Hacker News

Yeah it's just a semantic pet peeve. Let me ask you this: What is a "Language Model", if this is a "Large Language Model"? Inversely, if a 1.5B model is "Large" then what is the recent 1T param models? "Superlarge"?

In my own very humble opinion, it becomes "Large" when it's out of non-specialized hardware. So currently, a model which requires more than 32GB vram is large (as that's roughly where the high-end gaming GPUs cut off).

And btw, there is no way you can train a language model on a CPU, even with ddr5, lest you wait a whole week for a single training cycle. Give it a go! I know I did, it's a magnitude away from being feasible.
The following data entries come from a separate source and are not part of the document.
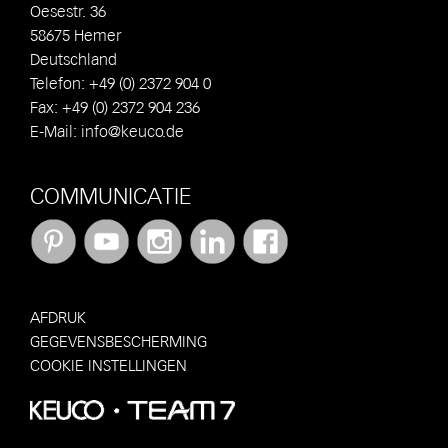
Oesestr. 36
58675 Hemer
Deutschland
Telefon: +49 (0) 2372 904 0
Fax: +49 (0) 2372 904 236
E-Mail:
info@keuco.de
COMMUNICATIE
AFDRUK
GEGEVENSBESCHERMING
COOKIE INSTELLINGEN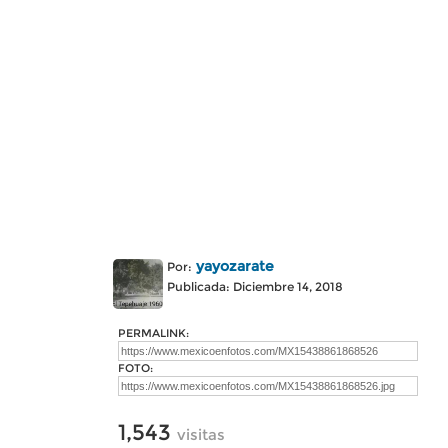
yayozarate
Por:
Publicada: Diciembre 14, 2018
PERMALINK:
FOTO:
1,543
visitas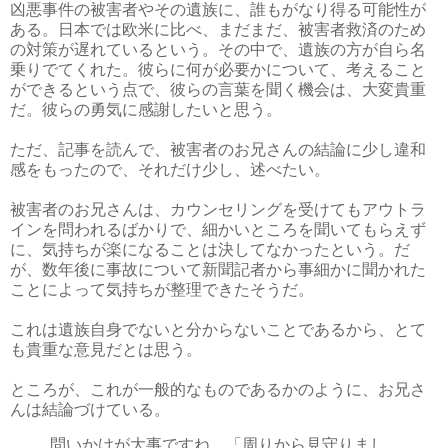
凶悪事件の被害者やその遺族に、誰もがなり得る可能性が
ある。日本では欧米に比べ、まだまだ、被害者救済のため
の対策が遅れているという。その中で、遺族の方が自ら名
乗りでてくれた。彼らに何が必要かについて、考えること
ができるという点で、彼らの言葉を聞く機会は、大変貴重
だ。彼らの勇気に感謝したいと思う。
ただ、記事を読んで、被害者のお兄さんの結論に少し違和
感をもったので、それだけ少し、述べたい。
被害者のお兄さんは、カウンセリングを受けてもアウトラ
インを問われるばかりで、細かいところを聞いてもらえず
に、気持ちが楽になることは決してなかったという。だ
が、数年後に事故について新聞記者から事細かに聞かれた
ことによって気持ちが整理できたそうだ。
これは遺族自身でないと分からないことであるから、とて
も貴重な意見だとは思う。
ところが、これが一般的なものであるかのように、お兄さ
んは結論づけている。
問いかけが大事ですね。「周りから見守りまし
bachmeier 34 minutes ago [ - ]

> Yeah it's just a semantic pet peeve.

I'm not sure. Microsoft calls Phi-4 a small language model, so the distinction is considered meaningful to some people working in the space. My own view is that the term "LLM" implies something about the capabilities of the model in 2026. Maybe there's not a hard definition of the term, but whatever the definition is, the model in the article wouldn't make it.

joefourier 2 hours ago [ - ]

Calling anything "large" in computing is problematic since hardware keeps improving. GPT-1 was an LLM in 2017 and had 117M parameters, when did it stop being large?

GPT would have been a better term than LLM, but unfortunately became too associated with OpenAI. And then, what about non-transformer LLMs? And multimodal LLMs?

Maybe we should just give up, shrug and call it "AI".